======== Task material

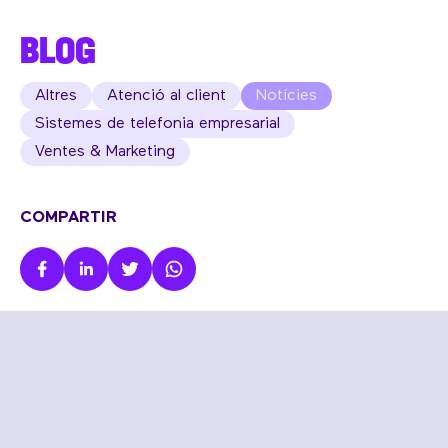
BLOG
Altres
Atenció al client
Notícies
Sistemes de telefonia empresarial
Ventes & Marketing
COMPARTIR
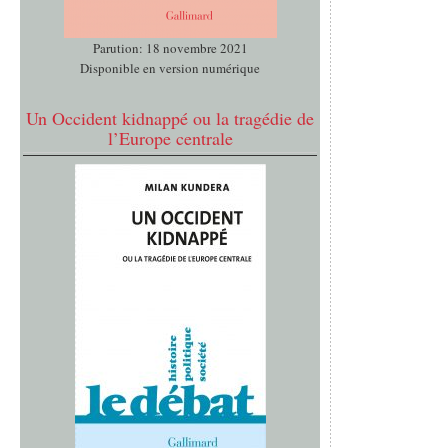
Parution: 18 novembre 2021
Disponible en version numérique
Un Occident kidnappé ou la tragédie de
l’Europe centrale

================
======== Task material

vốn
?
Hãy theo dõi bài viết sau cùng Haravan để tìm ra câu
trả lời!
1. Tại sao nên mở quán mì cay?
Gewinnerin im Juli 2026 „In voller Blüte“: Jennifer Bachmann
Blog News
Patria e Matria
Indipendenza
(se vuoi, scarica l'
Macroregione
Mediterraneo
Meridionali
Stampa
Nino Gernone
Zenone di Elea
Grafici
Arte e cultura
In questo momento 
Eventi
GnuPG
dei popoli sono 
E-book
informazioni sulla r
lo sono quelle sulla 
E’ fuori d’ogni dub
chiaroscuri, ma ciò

================

→ How to complete this task
There is a line with "Macroregione" and a line with "chiaroscuri, ma ciò" above. Copy exactly those two lines and all lines between them, with nothing else.

→ Result of this exercise
Macroregione
Mediterraneo
Meridionali
Stampa
Nino Gernone
Zenone di Elea
Grafici
Arte e cultura
In questo momento 
Eventi
GnuPG
dei popoli sono 
E-book
informazioni sulla r
lo sono quelle sulla 
E’ fuori d’ogni dub
chiaroscuri, ma ciò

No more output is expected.